* Data to examine *
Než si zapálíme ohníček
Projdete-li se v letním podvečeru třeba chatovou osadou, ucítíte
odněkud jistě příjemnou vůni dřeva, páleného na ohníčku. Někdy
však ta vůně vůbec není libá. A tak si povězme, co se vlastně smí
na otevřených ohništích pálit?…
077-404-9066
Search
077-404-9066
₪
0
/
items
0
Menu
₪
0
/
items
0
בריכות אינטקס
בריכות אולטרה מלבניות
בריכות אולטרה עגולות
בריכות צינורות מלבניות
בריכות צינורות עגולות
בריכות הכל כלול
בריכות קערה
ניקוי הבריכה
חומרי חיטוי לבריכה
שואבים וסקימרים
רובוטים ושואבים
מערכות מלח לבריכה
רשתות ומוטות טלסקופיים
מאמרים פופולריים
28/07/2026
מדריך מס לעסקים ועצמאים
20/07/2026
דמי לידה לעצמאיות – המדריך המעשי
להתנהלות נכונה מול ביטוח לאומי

* * *

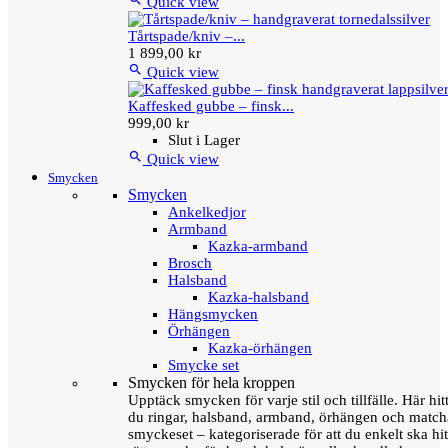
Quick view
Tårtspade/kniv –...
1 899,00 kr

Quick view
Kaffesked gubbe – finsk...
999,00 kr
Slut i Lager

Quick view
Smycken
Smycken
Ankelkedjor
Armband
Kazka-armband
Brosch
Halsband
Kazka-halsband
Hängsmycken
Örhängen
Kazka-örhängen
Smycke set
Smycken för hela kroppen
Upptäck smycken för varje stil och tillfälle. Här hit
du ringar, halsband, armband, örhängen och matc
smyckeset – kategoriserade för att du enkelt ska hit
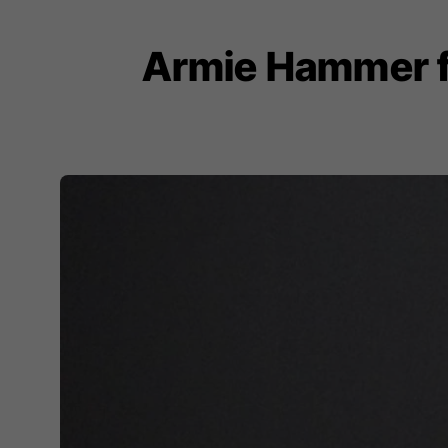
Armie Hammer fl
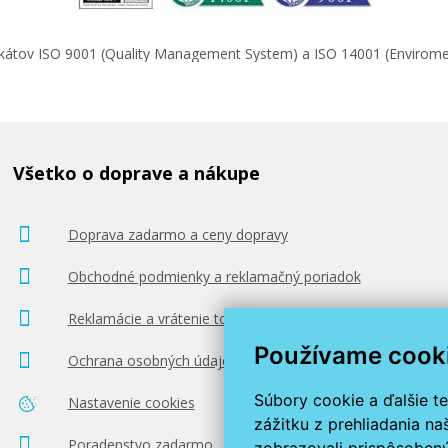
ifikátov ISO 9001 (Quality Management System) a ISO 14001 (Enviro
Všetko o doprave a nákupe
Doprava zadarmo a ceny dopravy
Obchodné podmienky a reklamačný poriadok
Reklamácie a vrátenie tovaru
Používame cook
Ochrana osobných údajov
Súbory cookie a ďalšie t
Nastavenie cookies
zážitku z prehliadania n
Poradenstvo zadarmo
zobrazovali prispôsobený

* Exercise goal *
If a line in the listing contains the string "zadarmo", copy it.

* Your response *
Doprava zadarmo a ceny dopravy
Poradenstvo zadarmo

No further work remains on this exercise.